Architektur-In-Residency, Luckenwalde

Architektur-In-Residency, Luckenwalde
Ⓒ A-I-R e.V.
A-I-R is a design education residency exploring community-based design and alternative, anti-speculative land use practices in architecture.

A-I-R e.V.(i.G)
Luckenwalde, Germany
Links
Team members
Zoë Ritts, Pablo Santacana López, LeeAnn Suen, Sophie Marthe
Field of work
Architecture, Urban planning, Research
Project category
Material tracking and reuse
Project submitted
2022

We are a core group of seven, the A-I-R e.V. (‘association’), infrastructure for the recurring residency: architects, urbanists, artists, and academics in Brandenburg. In various constellations, we have published books, written essays, hosted talks and film screenings together; explored cities, towns, and archives to research land, homeland, homelessness, circular economy, property and reproduction. We work in cooperation with local youth and social organizations in Luckenwalde.


A-I-R (Architektur-In-Residency) is a design education residency that democratizes access to architecture and explores alternative, anti-speculative, non-financialized land use practices. Soft launched in 2022, we hope to host our first full resident in 2023.

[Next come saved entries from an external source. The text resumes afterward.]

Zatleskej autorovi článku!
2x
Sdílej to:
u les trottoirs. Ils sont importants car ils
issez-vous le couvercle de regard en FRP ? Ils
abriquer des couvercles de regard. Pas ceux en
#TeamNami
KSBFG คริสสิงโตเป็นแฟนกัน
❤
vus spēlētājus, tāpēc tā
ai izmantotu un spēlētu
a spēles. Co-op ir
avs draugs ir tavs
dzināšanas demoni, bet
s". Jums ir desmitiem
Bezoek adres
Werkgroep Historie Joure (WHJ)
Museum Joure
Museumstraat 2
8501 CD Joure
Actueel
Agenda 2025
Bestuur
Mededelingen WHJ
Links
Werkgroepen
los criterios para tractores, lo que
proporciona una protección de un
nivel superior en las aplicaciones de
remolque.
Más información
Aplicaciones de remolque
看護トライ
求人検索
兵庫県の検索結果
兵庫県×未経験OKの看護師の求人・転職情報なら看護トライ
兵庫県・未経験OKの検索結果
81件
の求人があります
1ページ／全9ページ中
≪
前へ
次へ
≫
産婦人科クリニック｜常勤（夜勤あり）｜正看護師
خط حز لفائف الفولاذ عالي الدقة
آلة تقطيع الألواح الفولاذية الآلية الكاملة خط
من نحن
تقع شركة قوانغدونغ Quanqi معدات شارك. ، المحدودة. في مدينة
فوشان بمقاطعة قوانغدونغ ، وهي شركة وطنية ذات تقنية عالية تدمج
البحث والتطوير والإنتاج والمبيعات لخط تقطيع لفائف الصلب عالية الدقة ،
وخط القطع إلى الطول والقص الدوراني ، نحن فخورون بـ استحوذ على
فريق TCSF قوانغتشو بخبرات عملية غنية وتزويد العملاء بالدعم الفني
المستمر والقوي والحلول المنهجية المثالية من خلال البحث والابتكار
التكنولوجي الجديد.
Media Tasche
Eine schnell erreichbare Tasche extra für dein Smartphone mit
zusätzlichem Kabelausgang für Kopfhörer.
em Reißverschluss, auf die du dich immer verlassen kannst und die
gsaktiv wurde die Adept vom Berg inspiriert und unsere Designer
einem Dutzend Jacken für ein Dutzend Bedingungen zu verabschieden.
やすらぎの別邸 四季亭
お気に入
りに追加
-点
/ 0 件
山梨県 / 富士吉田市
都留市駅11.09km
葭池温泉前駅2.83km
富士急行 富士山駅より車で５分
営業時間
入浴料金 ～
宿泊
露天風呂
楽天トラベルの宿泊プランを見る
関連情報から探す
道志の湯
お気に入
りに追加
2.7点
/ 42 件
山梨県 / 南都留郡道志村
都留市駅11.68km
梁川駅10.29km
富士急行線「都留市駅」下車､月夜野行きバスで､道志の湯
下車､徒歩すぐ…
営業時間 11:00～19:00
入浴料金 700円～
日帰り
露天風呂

The recurring, nine-month program would support a young architect or collective in reactivating unused building stock and empty plots in Luckenwalde, Germany. The architect in ‘residency,’—who may not have institutional support and may be from a community typically marginalized in the architectural field—designs and constructs an architectural project whose program is determined by the local youth and community. This community is involved throughout the residency’s duration, from design through construction and long-term use.

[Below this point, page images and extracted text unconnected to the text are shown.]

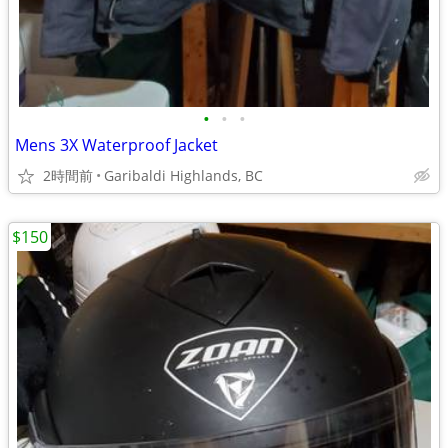
•
•
•
Mens 3X Waterproof Jacket
2時間前
Garibaldi Highlands, BC
$150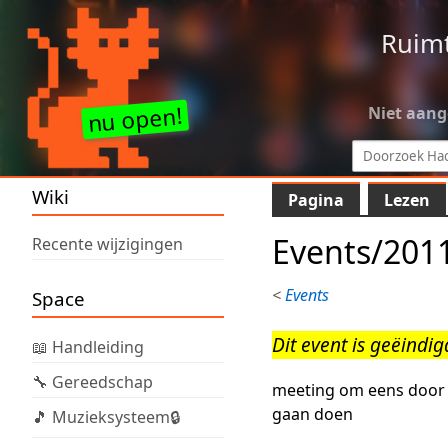
Ruim
Niet aan
Wiki
Pagina
Lezen
Events/2011
Recente wijzigingen
<
Events
Space
Dit event is geëindig
📖 Handleiding
🔧 Gereedschap
meeting om eens door 
gaan doen
🎵 Muzieksysteem🔒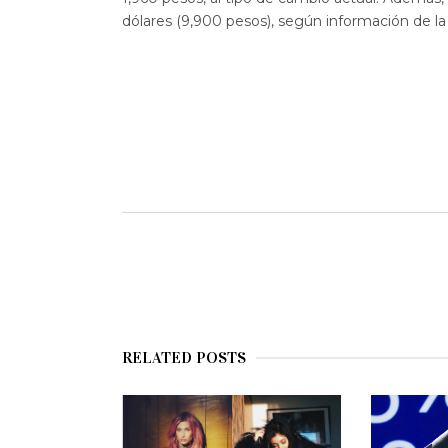
dólares (9,900 pesos), según información de l
RELATED POSTS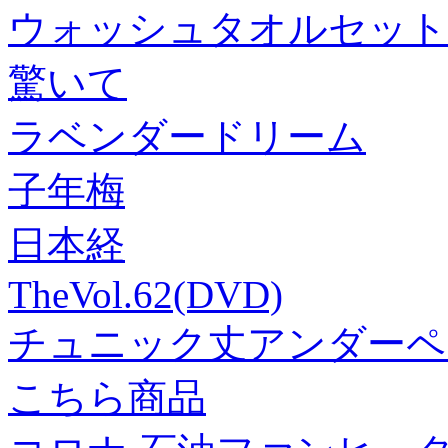
ウォッシュタオルセット
驚いて
ラベンダードリーム
子年梅
日本経
TheVol.62(DVD)
チュニック丈アンダーペ
こちら商品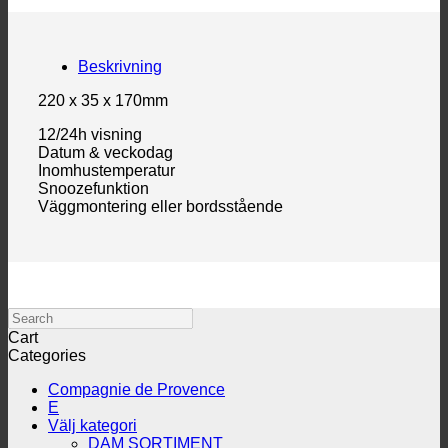
Beskrivning
220 x 35 x 170mm
12/24h visning
Datum & veckodag
Inomhustemperatur
Snoozefunktion
Väggmontering eller bordsstående
Search
Cart
Categories
Compagnie de Provence
E
Välj kategori
DAM SORTIMENT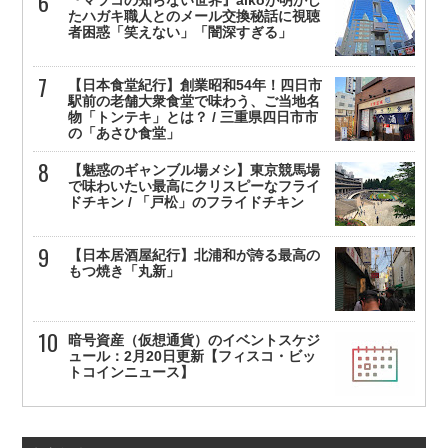
たハガキ職人とのメール交換秘話に視聴
者困惑「笑えない」「闇深すぎる」
【日本食堂紀行】創業昭和54年！四日市
駅前の老舗大衆食堂で味わう、ご当地名
物「トンテキ」とは？ / 三重県四日市市
の「あさひ食堂」
【魅惑のギャンブル場メシ】東京競馬場
で味わいたい最高にクリスピーなフライ
ドチキン / 「戸松」のフライドチキン
【日本居酒屋紀行】北浦和が誇る最高の
もつ焼き「丸新」
暗号資産（仮想通貨）のイベントスケジ
ュール：2月20日更新【フィスコ・ビッ
トコインニュース】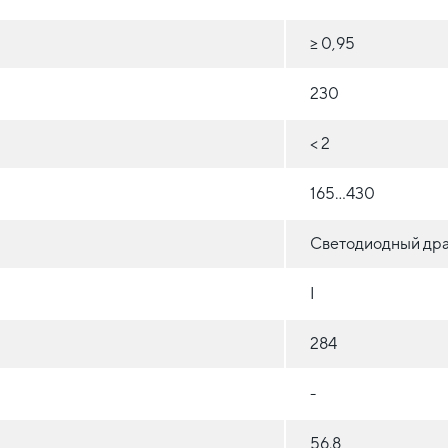
≥ 0,95
230
< 2
165...430
Светодиодный др
I
284
-
56.8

The residency pursues a holistic practice of sustainable design and building: rehabilitation of sites, reuse of salvaged materials, community capacity building, and the applied research of non-ownership property structures which combat the financialization of land and architecture. Through researching and testing alternative land access mechanisms, the program seeks to popularize more democratic ways of accessing land—ones applicable in Germany and beyond.

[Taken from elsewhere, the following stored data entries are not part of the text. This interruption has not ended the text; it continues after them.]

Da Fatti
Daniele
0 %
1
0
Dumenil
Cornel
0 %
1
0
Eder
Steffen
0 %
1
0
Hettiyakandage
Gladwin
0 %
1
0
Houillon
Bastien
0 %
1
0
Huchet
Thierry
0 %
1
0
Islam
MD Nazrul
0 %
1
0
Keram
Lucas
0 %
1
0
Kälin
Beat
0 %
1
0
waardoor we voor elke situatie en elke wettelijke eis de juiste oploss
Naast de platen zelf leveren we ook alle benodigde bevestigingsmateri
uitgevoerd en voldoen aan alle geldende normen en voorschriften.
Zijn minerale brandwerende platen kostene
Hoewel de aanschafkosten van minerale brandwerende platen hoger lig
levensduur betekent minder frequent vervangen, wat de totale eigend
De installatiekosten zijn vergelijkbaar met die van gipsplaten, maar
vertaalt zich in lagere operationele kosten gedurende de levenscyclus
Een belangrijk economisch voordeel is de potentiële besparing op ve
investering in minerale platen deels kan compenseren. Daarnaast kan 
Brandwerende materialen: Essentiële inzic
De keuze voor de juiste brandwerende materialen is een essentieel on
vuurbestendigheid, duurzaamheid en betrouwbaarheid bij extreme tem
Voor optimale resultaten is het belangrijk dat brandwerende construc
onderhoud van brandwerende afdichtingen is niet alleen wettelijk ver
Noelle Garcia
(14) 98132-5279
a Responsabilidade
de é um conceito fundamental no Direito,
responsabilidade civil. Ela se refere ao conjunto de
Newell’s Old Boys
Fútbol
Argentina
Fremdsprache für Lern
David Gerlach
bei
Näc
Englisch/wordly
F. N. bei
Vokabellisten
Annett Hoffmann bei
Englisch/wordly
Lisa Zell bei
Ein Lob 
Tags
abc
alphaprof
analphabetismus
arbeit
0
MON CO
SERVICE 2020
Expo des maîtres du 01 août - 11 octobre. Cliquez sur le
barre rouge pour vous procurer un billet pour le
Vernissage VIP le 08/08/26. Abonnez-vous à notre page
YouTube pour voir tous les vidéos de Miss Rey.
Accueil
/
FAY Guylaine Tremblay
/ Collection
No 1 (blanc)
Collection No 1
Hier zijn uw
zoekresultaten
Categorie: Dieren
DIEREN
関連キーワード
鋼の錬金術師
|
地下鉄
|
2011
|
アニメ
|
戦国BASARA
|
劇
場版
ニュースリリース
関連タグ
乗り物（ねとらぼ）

This applied research in practice is sustained by the A-I-R team hosting the residency. Our ongoing study of historical, contemporary, local and global, land use formats, for example the German 'Erbbaurecht' long-term land lease, complements the applied research of the resident. Our ongoing findings are shared through writing, publishing, experiments, talks, and other cultural programming.

It is our belief that working with youth and young practitioners places the knowledge and experience of such alternative mechanisms in the hands of tomorrow’s architects and builders. At its core, our project is about access and agency—to the opportunity to design, to question, and literally shape one’s world.